Cuando dijeron los ángeles: ¡Maryam! Allah te anuncia una palabra procedente de Él cuyo nombre será el Ungido, ‘Isa, hijo de Maryam; tedrá un alto rango en esta vida y en la Última; y será de los que tengan proximidad” (Sura de la Familia de Imrán, 3:45)

Nace Jesús

Los dolores de parto la empujaron a aferrarse al tronco de una palmera datilera y gritó con angustia:

“Y le sobrevino el parto junto al tronco de una palmera. Dijo: ¡Ojalá y hubiera muerto antes de esto desapareciendo en el olvido!”. (Sura de Maryam, 19:23)

María tuvo allí a su hijo, al pie de la palmera datilera. Estaba exhausta después del parto, y llena de angustia y miedo, pero a pesar de ello escuchó una voz que la llamaba.

“No te entristezcas, tu Señor ha puesto un arroyo a tus pies. Sacude hacia ti el tronco de la palmera y caerán dátiles maduros y frescos. Come y bebe y alegra tus ojos” (Sura de Maryam, 19:24-26).

Dios proveyó a María con agua, que apareció como una corriente repentina bajo el lugar donde estaba sentada. También la proveyó con comida, todo lo que tenía que hacer era agitar el tronco de la palmera datilera. María estaba asustada y alarmada, se sentía muy débil, acabando de dar a luz, así que, ¿cómo podía ella de alguna forma sacudir el tronco inmenso de un árbol de dátiles? Pero Dios continuó proveyendo a María con sustento.

El siguiente evento fue otro milagro, y como seres humanos aprendemos una gran lección de ello. María no necesitó sacudir la palmera datilera, lo que habría sido imposible, ella sólo tuvo que hacer un esfuerzo. En cuanto intentó seguir el mandato de Dios, dátiles frescos y maduros cayeron del árbol y Dios dijo a María: “…Come, bebe y conténtate”. (Sura de Maryam 19:26)

María ahora tenía que llevar a su hijo recién nacido y regresar para enfrentar a su familia. Por supuesto que tenía miedo, y Dios lo sabía bien. Por lo tanto, Él la instruyó para que no hablara. No le habría sido posible a María explicar cómo se había convertido de repente en la madre de un niño recién nacido. Ya que era soltera, su pueblo no creería sus explicaciones. Dios dijo:

“Y si ves a algún humano dile: He hecho promesa de ayuno al Misericordioso y hoy no puedo hablar con nadie” (Sura de Maryam, 19:26).
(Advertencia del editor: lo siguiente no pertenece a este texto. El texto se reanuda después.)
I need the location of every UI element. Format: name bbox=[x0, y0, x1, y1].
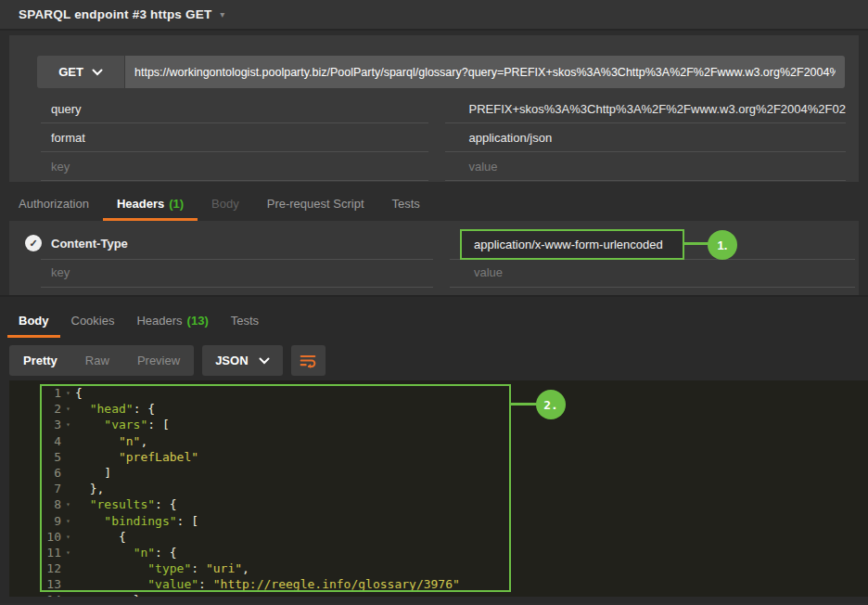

María se dirigió a su gente llevando al niño, y ellos de inmediato comenzaron a acusarla, exclamando: “¿Qué has hecho? Eres de buena familia, y tus padres fueron piadosos”.

Tal como Dios le dijo, María no habló, sólo señaló al bebé en sus brazos. Entonces, Jesús, hijo de María, habló. Siendo un bebé recién nacido, Jesús, el Profeta de Dios, realizó su primer milagro. Con el permiso de Dios, dijo:

“Dijo: Yo soy el siervo de Allah. Él me ha dado el Libro y me ha hecho Profeta. Y me ha hecho bendito done quiera que esté y me ha encomendado la Oración y la purificación [El Salat y el Zakat] mientras viva. Y ser bondadoso con mi madre; no me ha hecho ni insolente ni rebelde. La paz sea sobre mí en día en que nací, el día de mi muerte y el día en que sea devuelto a la vida. Ese es ‘Isa, el hijo de Maryam, la palabra de la verdad, sobre el que dudan”. (Sura de Maryam, 19:30-34)

María es mencionada en el Corán (5:75) como una siddqa (veraz), pero la palabra árabe siddiqa implica más que sólo hablar con la verdad. Significa que uno ha alcanzado un nivel muy alto de rectitud. Significa que uno es veraz, no sólo consigo mismo y con quienes lo rodean, sino también con Dios. María fue una mujer que cumplió su pacto con Dios, a Quien ella adoró con total sumisión. Fue piadosa, casta y devota. La mujer elegida por encima de todas las demás mujeres para ser la madre de Jesús fue María, la hija de Imrán.